Penting bagi ahli dermatologi dalam pelatihan untuk menyadari bahwa variasi dan
ambiguitas dalam definisi istilah morfologis ada di antara komunitas dermatologi. Misalnya,
dalam buku teks dermatologi, sebuah papula telah dideskripsikan memiliki ukuran tidak lebih
dari 1 cm, tidak kurang dari 0,5 cm, atau mulai dari ukuran kepala jepit hingga ukuran kacang
polong. Dalam bab ini, penulis telah memilih definisi yang mengurangi subjektivitas yang
melekat dalam beberapa kerangka morfologis.
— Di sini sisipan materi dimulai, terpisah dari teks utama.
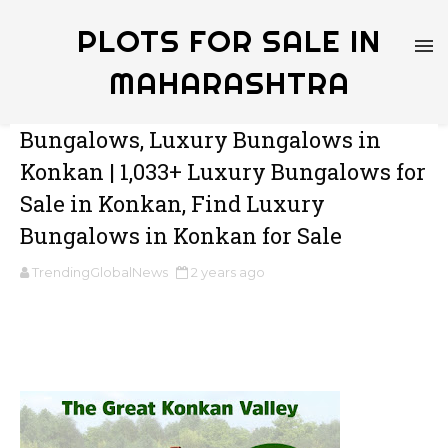
PLOTS FOR SALE IN
MAHARASHTRA
Bungalows, Luxury Bungalows in
Konkan | 1,033+ Luxury Bungalows for
Sale in Konkan, Find Luxury
Bungalows in Konkan for Sale
TrendingGlobalNews
2 years ago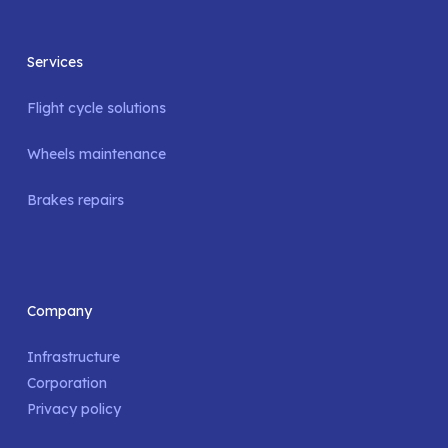
Services
Flight cycle solutions
Wheels maintenance
Brakes repairs
Company
Infrastructure
Corporation
Privacy policy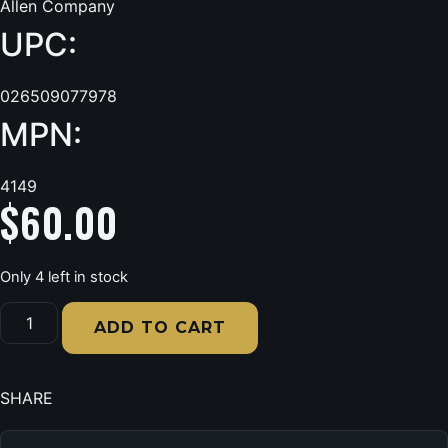
Allen Company
UPC:
026509077978
MPN:
4149
$
60.00
Only 4 left in stock
Allen
4149
ADD TO CART
Bionic
Earmuff
22
dB
SHARE
Yellow
quantity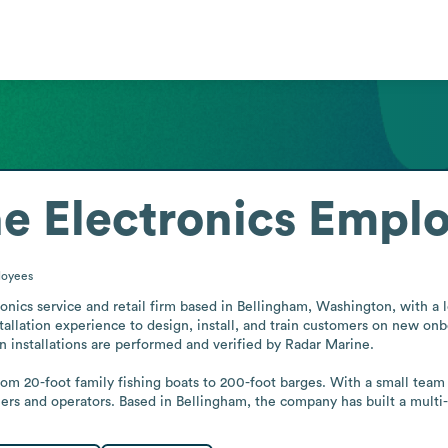
e Electronics
Emplo
oyees
ronics service and retail firm based in Bellingham, Washington, with a 
stallation experience to design, install, and train customers on new on
 installations are performed and verified by Radar Marine.

rom 20-foot family fishing boats to 200-foot barges. With a small team
wners and operators. Based in Bellingham, the company has built a mult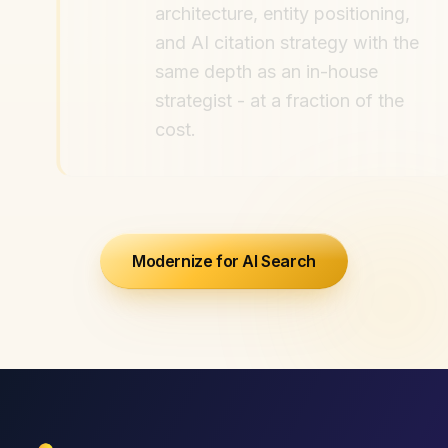
architecture, entity positioning,
and AI citation strategy with the
same depth as an in-house
strategist - at a fraction of the
cost.
Modernize for AI Search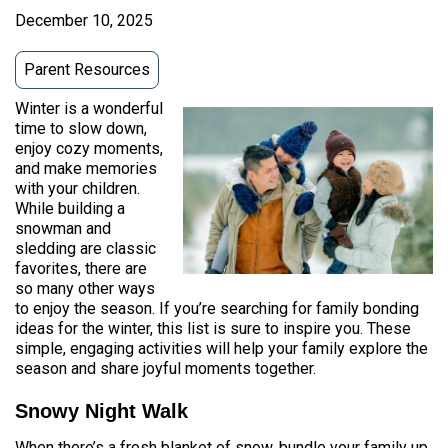
December 10, 2025
Parent Resources
Winter is a wonderful
time to slow down,
enjoy cozy moments,
and make memories
with your children.
While building a
snowman and
sledding are classic
favorites, there are
so many other ways
to enjoy the season. If you’re searching for family bonding
ideas for the winter, this list is sure to inspire you. These
simple, engaging activities will help your family explore the
season and share joyful moments together.
Snowy Night Walk
When there’s a fresh blanket of snow, bundle your family up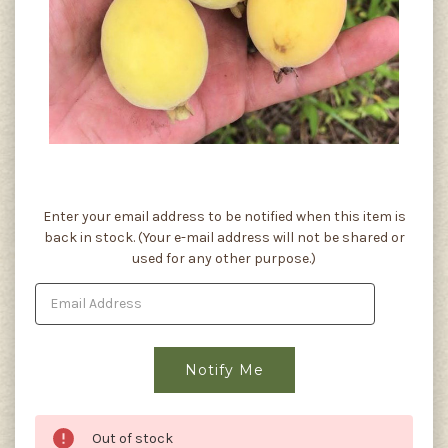
Current
Enter your email address to be notified when this item is
Stock:
back in stock. (Your e-mail address will not be shared or
used for any other purpose.)
Out of stock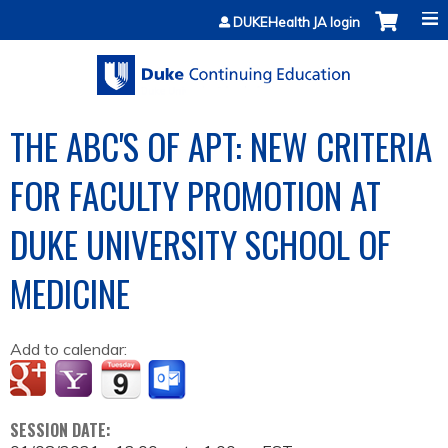
Jump to content
DUKEHealth JA login
THE ABC'S OF APT: NEW CRITERIA
FOR FACULTY PROMOTION AT
DUKE UNIVERSITY SCHOOL OF
MEDICINE
Add to calendar:
SESSION DATE: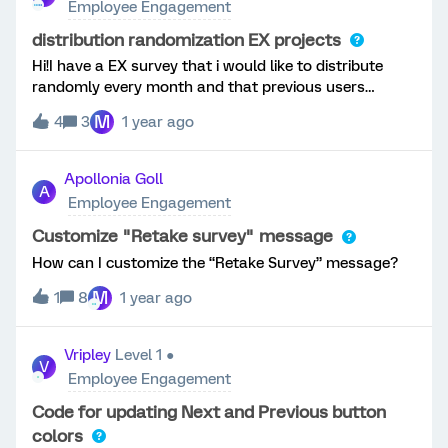
Employee Engagement
empathy with their team, it is a perfect recipe for
disaster including presentism, attrition and low
distribution randomization EX projects
productivity - putting the entire organization at
Hi!I have a EX survey that i would like to distribute
risk.This is why we developed the new Engagement
randomly every month and that previous users
Headlines widget. This new purpose-built dashboard
wouldn't retake it in at least 5 months. Do you guys
M
widget provides managers with their own personalized
4
3
1 year ago
have any ideas of how can i do this? Thanks!😊
engagement results in an engaging and simple layout,
so they know exactly what they're doing well, and
Apollonia Goll
what to focus on for improvement. Curated insights
A
Employee Engagement
automatically point managers toward the right
actions, and integration with Idea Boards and Action
Customize "Retake survey" message
Planning unlocks collaboration with employees to
How can I customize the “Retake Survey” message?
ensure action plans are aligned to team nee
M
1
8
1 year ago
Vripley
Level 1 ●
V
Employee Engagement
Code for updating Next and Previous button
colors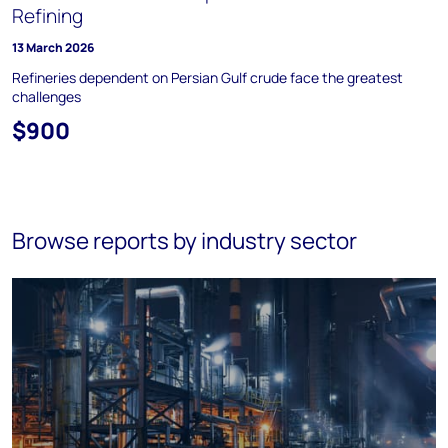
Refining
13 March 2026
Refineries dependent on Persian Gulf crude face the greatest
challenges
$900
Browse reports by industry sector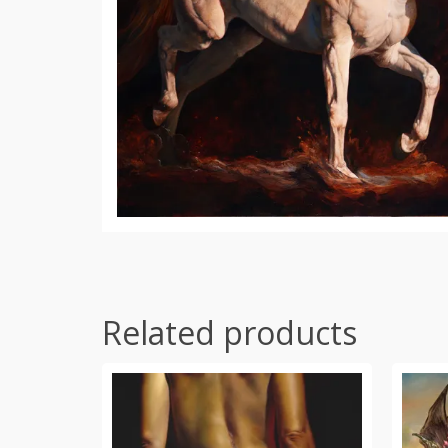
Related products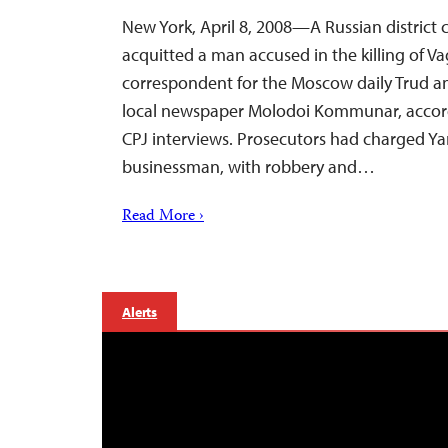
New York, April 8, 2008—A Russian district
acquitted a man accused in the killing of Va
correspondent for the Moscow daily Trud an
local newspaper Molodoi Kommunar, accord
CPJ interviews. Prosecutors had charged Ya
businessman, with robbery and…
Read More ›
Alerts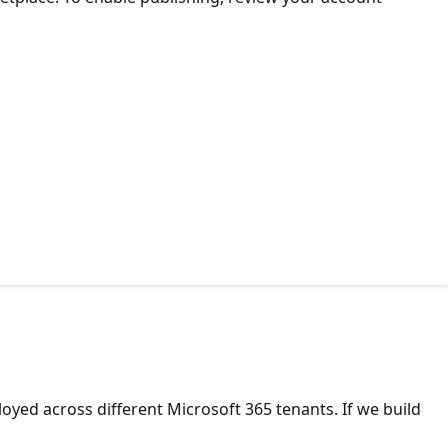
yed across different Microsoft 365 tenants. If we build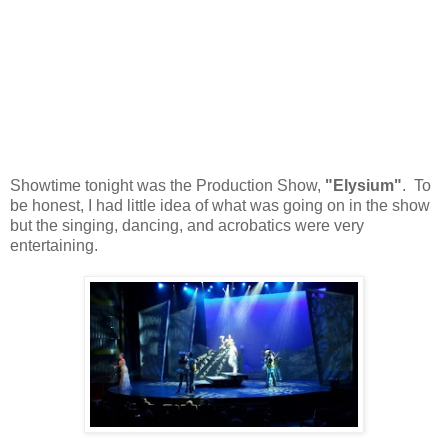
Showtime tonight was the Production Show,
"Elysium"
. To
be honest, I had little idea of what was going on in the show
but the singing, dancing, and acrobatics were very
entertaining.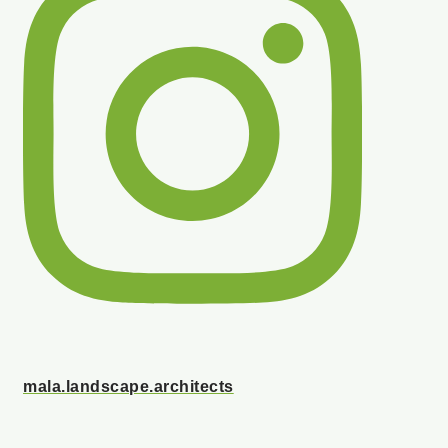
mala.landscape.architects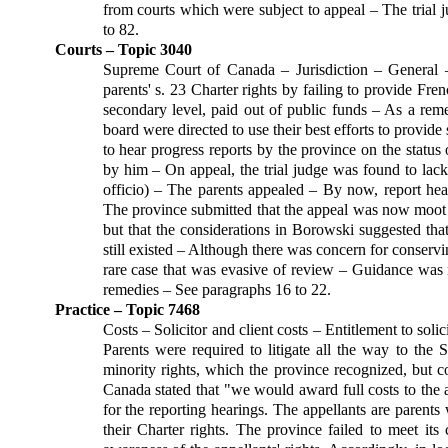
from courts which were subject to appeal – The trial 
to 82.
Courts – Topic 3040
Supreme Court of Canada – Jurisdiction – General –
parents' s. 23 Charter rights by failing to provide F
secondary level, paid out of public funds – As a rem
board were directed to use their best efforts to provide s
to hear progress reports by the province on the status o
by him – On appeal, the trial judge was found to lack 
officio) – The parents appealed – By now, report hea
The province submitted that the appeal was now moot
but that the considerations in Borowski suggested tha
still existed – Although there was concern for conservi
rare case that was evasive of review – Guidance was n
remedies – See paragraphs 16 to 22.
Practice – Topic 7468
Costs – Solicitor and client costs – Entitlement to sol
Parents were required to litigate all the way to the
minority rights, which the province recognized, but c
Canada stated that "we would award full costs to the ap
for the reporting hearings. The appellants are parents
their Charter rights. The province failed to meet its 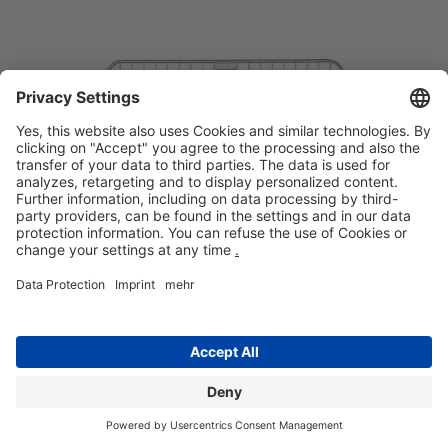
Crowd control barrier
Facilities
Ideal solution for guiding traffic
Safe for children
Quick and easy assembly
REQUEST
DETAILS
+359700 50 350
INQURY
ADDRESS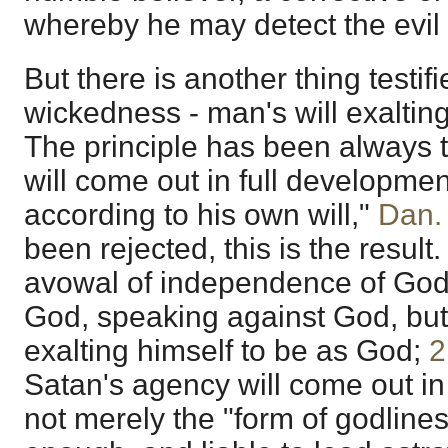
whereby he may detect the evil -
But there is another thing testifi
wickedness - man's will exalting
The principle has been always 
will come out in full developmen
according to his own will,"
Dan.
been rejected, this is the result.
avowal of independence of God
God, speaking against God, but
exalting himself to be as God;
2
Satan's agency will come out in m
not merely the "form of godlines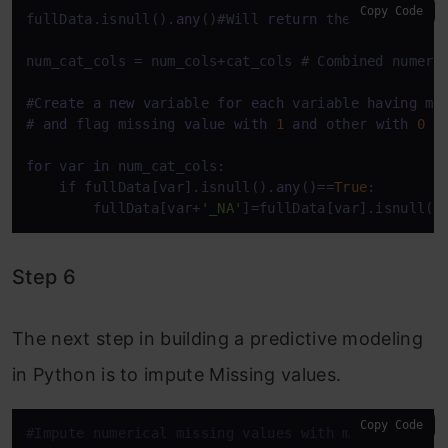
Copy Code
fullData.isnull().
any
()#Will 
return
 the feature 
wi
num_cat_cols 
=
 num_cols
+
cat_cols # Combined numeri
#
Create
 a 
new
 variable 
for
each
 variable 
having
 mi
# 
and
 flag missing 
value
with
1
and
 other 
with
0
for
 var 
in
 num_cat_cols:

    if fullData[var].isnull().
any
()
=
=
True
:

        fullData[var
+
'_NA'
]
=
fullData[var].isnull()
Step 6
The next step in building a predictive modeling
in Python is to impute Missing values.
Copy Code
#Impute numerical missing values with mean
MORFOLOGI/EFLORESENSI PRIMER
Morfologi primer menggambarkan 3
karakteristik lesi: ukuran, topografi, dan karakter
isi (Tabel 1-3). Morfologi primer harus menjadi
"kata benda" yang dijelaskan oleh semua "kata
sifat" lainnya (seperti warna, bentuk, ukuran,
tekstur). Makula atau belang yang tidak teraba
(hanya berubah warna) dan lesi yang timbul atau
tertekan yang teraba adalah papula atau plak. Erosi
dan ulserasi mungkin primer atau sekunder.
Patch
Patch, sama seperti makula, adalah area dengan
permukaan datar/rata dari kulit atau membran mukosa
dengan warna berbeda dari sekitarnya. Patches
berukuran 1 cm atau lebih besar.
Plak
Plak adalah peninggian/elevasi seperti dataran tinggi atau cekungan/depresi solid yang
memiliki diameter > 1 cm .
Nodul
Nodul adalah lesi yang teraba lebih besar dari 1 cm dengan bentuk kubah, bulat atau
oval. Dapat padat atau kistik. Bergantung pada komponen anatomi utama yang terlibat, nodul
terdiri dari 5 jenis utama: (1) epidermal, (2) epidermal-
dermal, (3) dermal, (4) dermal subdermal, dan (5)
subkutan. Tekstur adalah fitur tambahan penting dari
nodul: keras, lunak, boggy, berfluktuasi, dll. Demikian
pula, permukaan nodul yang berbeda, seperti halus,
keratotik, ulserasi, atau fungating, juga membantu
pertimbangan diagnostik (Gbr. 1-5). Tumor, juga
kadang-kadang dikategorikan sebagai nodul, dapat
digunakan untuk menggambarkan massa yang lebih
tidak teratur, jinak atau ganas.
Pustula
Pustula adalah papula terbatas yang menonjol dalam
epidermis atau infundibulum yang berisi nanah. Eksudat
purulen, terdiri dari leukosit dengan atau tanpa debris seluler, dapat mengandung organisme
atau mungkin steril. Eksudat mungkin berwarna putih, kuning, atau kuning kehijauan. Pustula
dapat bervariasi dalam ukuran dan, dalam situasi tertentu, dapat bergabung untuk membentuk
"danau" nanah. Ketika dikaitkan dengan folikel rambut, pustula mungkin tampak kerucut dan
mengandung rambut di bagian tengahnya (Gbr. 1-8)
Coklat
Warna coklat paling sering mewakili melanin, baik di dalam melanosit atau di luar
melanosit. Lebih jarang, rona cokelat juga dapat disebabkan oleh pengendapan pigmen lain,
sel, atau bahan dalam dermis (seperti pengendapan hemosiderin, amiloid, atau musin;
beberapa jenis peradangan, termasuk peradangan yang bersifat granulomatosa, histiositik,
plasmacytic, atau campuran). Sel mast menginduksi produksi melanin pada epidermis
atasnya, seringkali mengarah ke warna cokelat yang menutupi fokus sel mast pada dermis.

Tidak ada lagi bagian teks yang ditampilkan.